Data excerpts
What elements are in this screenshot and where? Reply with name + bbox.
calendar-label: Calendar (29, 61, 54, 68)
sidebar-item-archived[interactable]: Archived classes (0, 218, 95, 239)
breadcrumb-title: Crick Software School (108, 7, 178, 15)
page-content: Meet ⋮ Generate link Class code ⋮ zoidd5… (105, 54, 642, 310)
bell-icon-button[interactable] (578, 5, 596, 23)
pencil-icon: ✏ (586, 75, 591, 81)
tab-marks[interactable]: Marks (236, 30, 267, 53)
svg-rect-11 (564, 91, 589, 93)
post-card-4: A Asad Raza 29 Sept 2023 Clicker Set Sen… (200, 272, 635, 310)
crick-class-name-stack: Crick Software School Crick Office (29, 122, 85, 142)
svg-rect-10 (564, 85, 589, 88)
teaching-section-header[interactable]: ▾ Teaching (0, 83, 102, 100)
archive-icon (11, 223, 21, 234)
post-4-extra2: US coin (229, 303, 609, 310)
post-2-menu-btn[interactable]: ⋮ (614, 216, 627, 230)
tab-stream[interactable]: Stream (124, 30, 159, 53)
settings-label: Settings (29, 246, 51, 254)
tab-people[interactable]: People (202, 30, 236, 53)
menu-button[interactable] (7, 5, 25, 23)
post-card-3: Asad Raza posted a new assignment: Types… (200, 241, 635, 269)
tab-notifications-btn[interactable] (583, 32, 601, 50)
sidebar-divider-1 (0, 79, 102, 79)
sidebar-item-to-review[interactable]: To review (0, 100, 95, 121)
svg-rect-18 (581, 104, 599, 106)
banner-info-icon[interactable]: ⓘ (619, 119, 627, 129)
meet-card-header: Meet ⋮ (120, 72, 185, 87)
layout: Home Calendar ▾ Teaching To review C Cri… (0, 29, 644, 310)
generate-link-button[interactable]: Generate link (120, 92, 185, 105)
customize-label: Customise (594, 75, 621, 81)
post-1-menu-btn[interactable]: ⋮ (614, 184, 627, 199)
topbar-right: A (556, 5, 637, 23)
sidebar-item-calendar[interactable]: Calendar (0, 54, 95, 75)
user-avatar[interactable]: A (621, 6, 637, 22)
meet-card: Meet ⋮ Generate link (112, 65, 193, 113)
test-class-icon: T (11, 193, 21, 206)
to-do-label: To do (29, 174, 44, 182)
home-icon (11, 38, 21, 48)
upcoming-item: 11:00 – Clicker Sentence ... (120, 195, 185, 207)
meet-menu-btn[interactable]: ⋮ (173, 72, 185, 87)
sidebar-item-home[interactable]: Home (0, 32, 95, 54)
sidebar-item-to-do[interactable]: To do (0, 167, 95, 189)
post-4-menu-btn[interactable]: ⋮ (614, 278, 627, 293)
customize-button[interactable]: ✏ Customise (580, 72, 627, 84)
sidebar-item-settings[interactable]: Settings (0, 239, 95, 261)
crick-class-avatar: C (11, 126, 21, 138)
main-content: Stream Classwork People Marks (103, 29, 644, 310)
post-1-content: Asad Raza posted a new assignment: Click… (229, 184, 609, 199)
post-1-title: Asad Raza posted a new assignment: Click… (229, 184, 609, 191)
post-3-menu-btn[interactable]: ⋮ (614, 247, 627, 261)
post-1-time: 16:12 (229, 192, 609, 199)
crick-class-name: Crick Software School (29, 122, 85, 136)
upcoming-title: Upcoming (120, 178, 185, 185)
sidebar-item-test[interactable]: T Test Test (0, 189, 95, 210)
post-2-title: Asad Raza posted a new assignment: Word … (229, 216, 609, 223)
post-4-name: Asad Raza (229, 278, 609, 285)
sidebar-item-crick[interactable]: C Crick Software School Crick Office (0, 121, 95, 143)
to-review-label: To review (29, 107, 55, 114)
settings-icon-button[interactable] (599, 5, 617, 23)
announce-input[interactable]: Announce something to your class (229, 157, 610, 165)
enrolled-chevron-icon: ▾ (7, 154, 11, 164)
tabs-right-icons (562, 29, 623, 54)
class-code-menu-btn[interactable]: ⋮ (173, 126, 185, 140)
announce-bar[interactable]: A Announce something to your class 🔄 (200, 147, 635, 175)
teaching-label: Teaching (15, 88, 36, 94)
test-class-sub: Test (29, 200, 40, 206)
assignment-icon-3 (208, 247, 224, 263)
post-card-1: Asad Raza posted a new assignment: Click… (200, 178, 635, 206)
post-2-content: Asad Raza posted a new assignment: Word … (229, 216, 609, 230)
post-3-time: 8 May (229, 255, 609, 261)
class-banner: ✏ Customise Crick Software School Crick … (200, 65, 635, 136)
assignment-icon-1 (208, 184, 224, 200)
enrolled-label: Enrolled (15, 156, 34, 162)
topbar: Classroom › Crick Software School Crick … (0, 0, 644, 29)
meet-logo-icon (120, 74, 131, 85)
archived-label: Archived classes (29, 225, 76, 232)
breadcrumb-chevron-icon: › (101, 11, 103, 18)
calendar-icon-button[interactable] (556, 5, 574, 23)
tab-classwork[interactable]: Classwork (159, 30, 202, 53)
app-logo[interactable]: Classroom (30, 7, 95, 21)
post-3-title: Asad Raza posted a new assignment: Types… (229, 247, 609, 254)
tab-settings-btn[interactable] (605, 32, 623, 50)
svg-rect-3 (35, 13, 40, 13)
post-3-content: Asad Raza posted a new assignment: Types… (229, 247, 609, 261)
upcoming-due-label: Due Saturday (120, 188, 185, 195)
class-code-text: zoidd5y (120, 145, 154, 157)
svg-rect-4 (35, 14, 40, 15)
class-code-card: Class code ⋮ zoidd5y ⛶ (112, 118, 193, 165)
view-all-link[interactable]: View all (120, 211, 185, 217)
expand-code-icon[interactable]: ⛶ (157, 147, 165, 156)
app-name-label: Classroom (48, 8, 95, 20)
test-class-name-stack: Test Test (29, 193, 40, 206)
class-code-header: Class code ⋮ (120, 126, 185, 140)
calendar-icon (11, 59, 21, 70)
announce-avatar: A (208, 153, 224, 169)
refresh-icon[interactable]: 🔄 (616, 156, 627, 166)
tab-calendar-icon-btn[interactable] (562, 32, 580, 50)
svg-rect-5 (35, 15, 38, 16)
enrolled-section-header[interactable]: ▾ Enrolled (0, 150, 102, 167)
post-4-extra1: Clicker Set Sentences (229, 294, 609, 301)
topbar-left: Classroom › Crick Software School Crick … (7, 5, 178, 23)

INSTRUCTIONS FOR THE TASK:
Check each line of the data above for the word "rect" and state how many lines contain it, with no other text.

ANSWER TO THE EXERCISE:
6